La député UMP Bruno Le Maire, Christian Person, président du Club des Entrepreneurs de Croissance et P-DG fondateur du groupe Umalis et Jean-Guilhem Darré, délégué général du SDI (Syndicat des indépendants) expliquent la colère des indépendants et explorent les pistes qui permettraient de résoudre le désastre su RSI.

Entreprendre > Selon une récente enquête, près de 9 affiliés au RSI sur 10 sont insatisfaits. Comment expliquer un tel rejet quasi unanime ?

Christian Person >

Il est intéressant de noter qu’enfin cette insatisfaction est mesurée objectivement. Nous, entrepreneurs, avions le sentiment jusque-là que personne n’arriverait à comprendre que le RSI était un vrai problème. Le cauchemar des travailleurs indépendants a enfin été dévoilé.

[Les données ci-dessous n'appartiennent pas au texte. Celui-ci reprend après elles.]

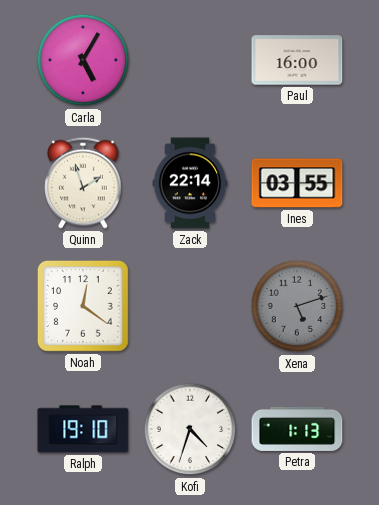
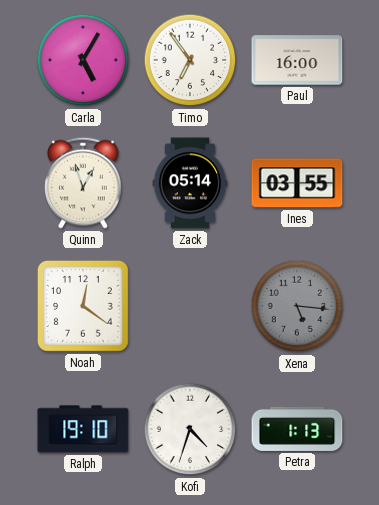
Timo: none -> 6:54
Quinn: 1:57 -> 12:57
Zack: 22:14 -> 05:14
Xena: 5:12 -> 5:16
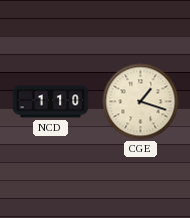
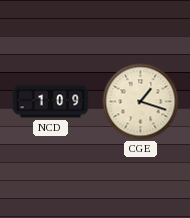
NCD: 1:10 -> 1:09
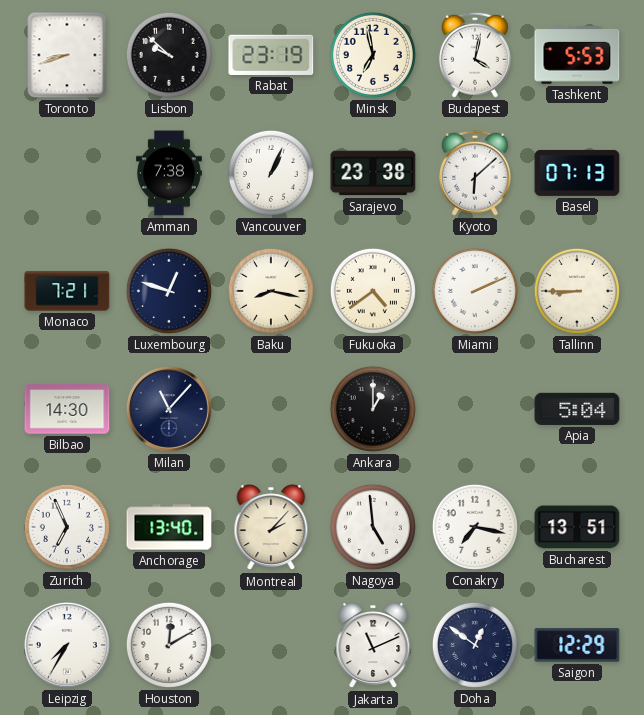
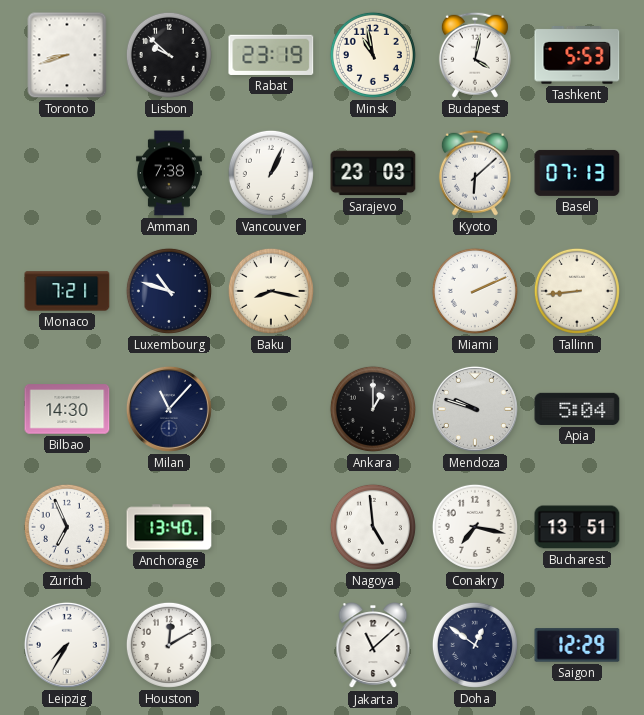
Minsk: 6:58 -> 10:58
Sarajevo: 23:38 -> 23:03
Luxembourg: 12:48 -> 10:48
Fukuoka: 4:39 -> none
Tallinn: 8:45 -> 8:44
Mendoza: none -> 9:48
Montreal: 2:07 -> none
Jakarta: 11:11 -> 11:08
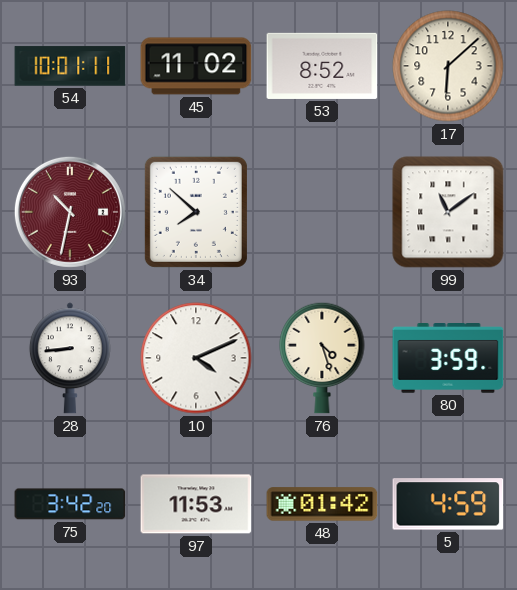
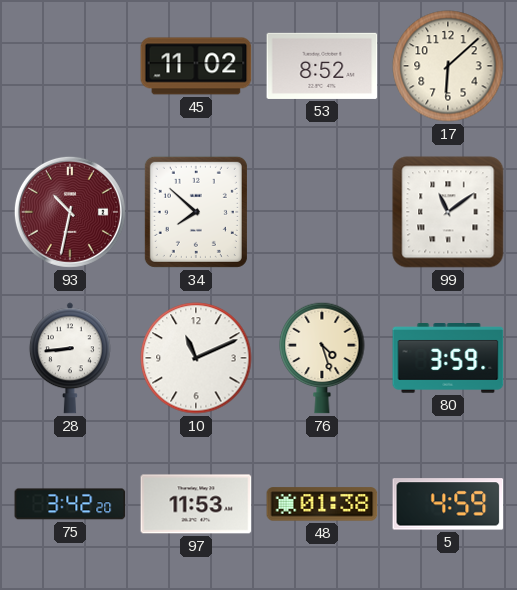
54: 10:01 -> none
10: 4:11 -> 11:11
48: 01:42 -> 01:38
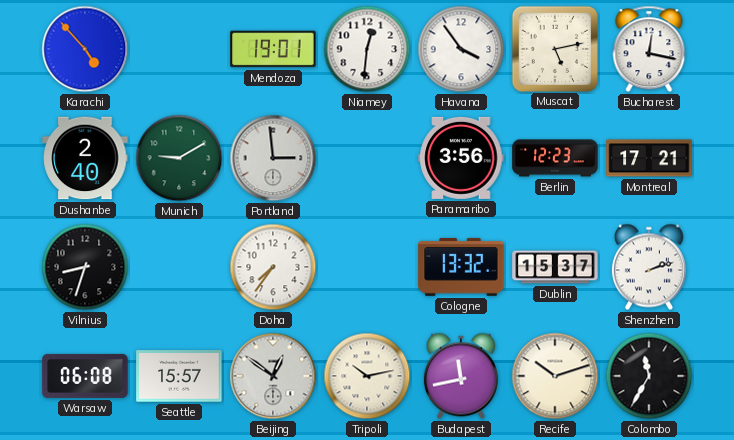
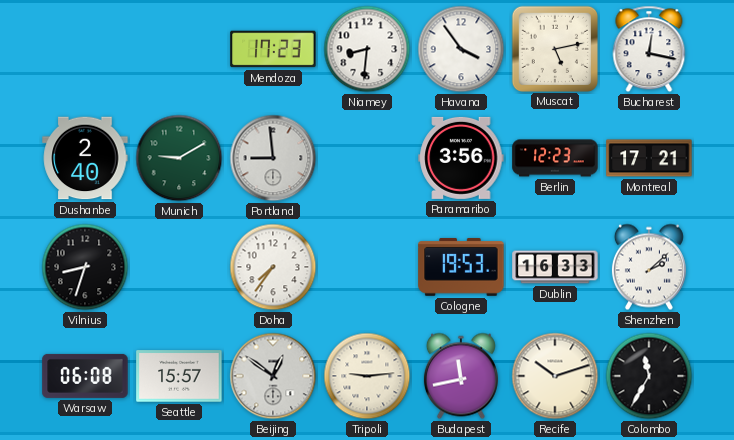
Karachi: 4:53 -> none
Mendoza: 19:01 -> 17:23
Niamey: 12:31 -> 8:31
Portland: 2:59 -> 8:59
Cologne: 13:32 -> 19:53
Dublin: 15:37 -> 16:33
Shenzhen: 2:12 -> 2:08
Tripoli: 10:13 -> 9:14
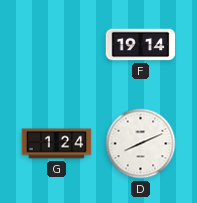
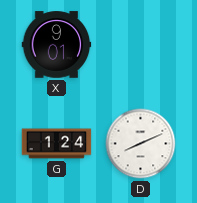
X: none -> 9:01
F: 19:14 -> none
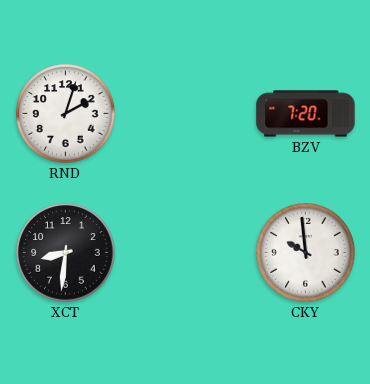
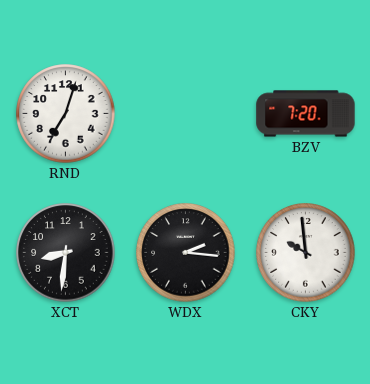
RND: 2:03 -> 7:03
WDX: none -> 2:16
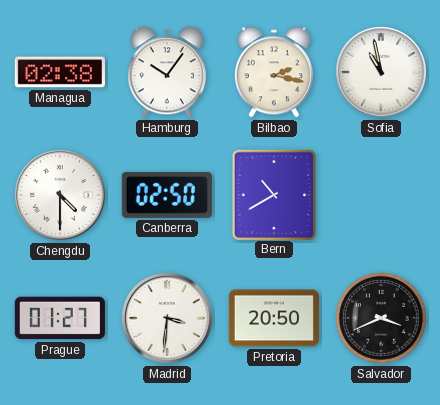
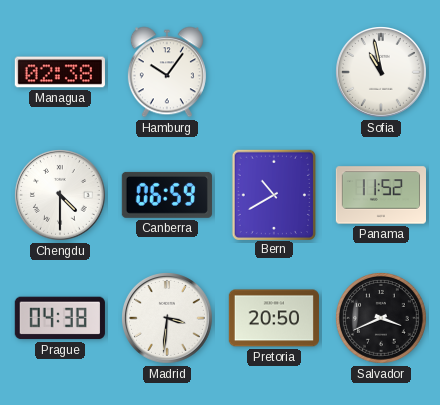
Bilbao: 2:17 -> none
Canberra: 02:50 -> 06:59
Panama: none -> 11:52
Prague: 01:27 -> 04:38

C’est le premier pas vers la résolution des difficultés considérables posées par ce régime. L’entrepreneuriat est basé sur la confiance. C’est le sentiment moteur des entrepreneurs. Or, nous avons perdu confiance dans le RSI. Il faut imaginer le désespoir de ces entrepreneurs qui font ouvrir le courrier du RSI par leurs femmes, présageant qu’une mauvaise nouvelle supplémentaire va s’abattre sur eux. Ce sentiment de déception et de défiance a été renforcé par l’espoir né par les annonces répétées concernant la création d’un système moderne facilitant la vie des entrepreneurs indépendants. Aucun entrepreneur ne peut comprendre que le RSI ait été géré avec tant d’amateurisme à leur détriment.

Jean-Guilhem Darré >

Précisons d’abord que les indépendants sont attachés à leur régime de protection sociale. En exprimant un rejet massif du RSI, ils dénoncent une institution dans l’incapacité d’assurer correctement les services auxquels elle s’engage en contrepartie des cotisations versées. Le RSI réalise ce tour de force de symboliser tout ce que les professionnels indépendants détestent : la lourdeur administrative, l’impossibilité de dialogue, les défaillances dans les missions.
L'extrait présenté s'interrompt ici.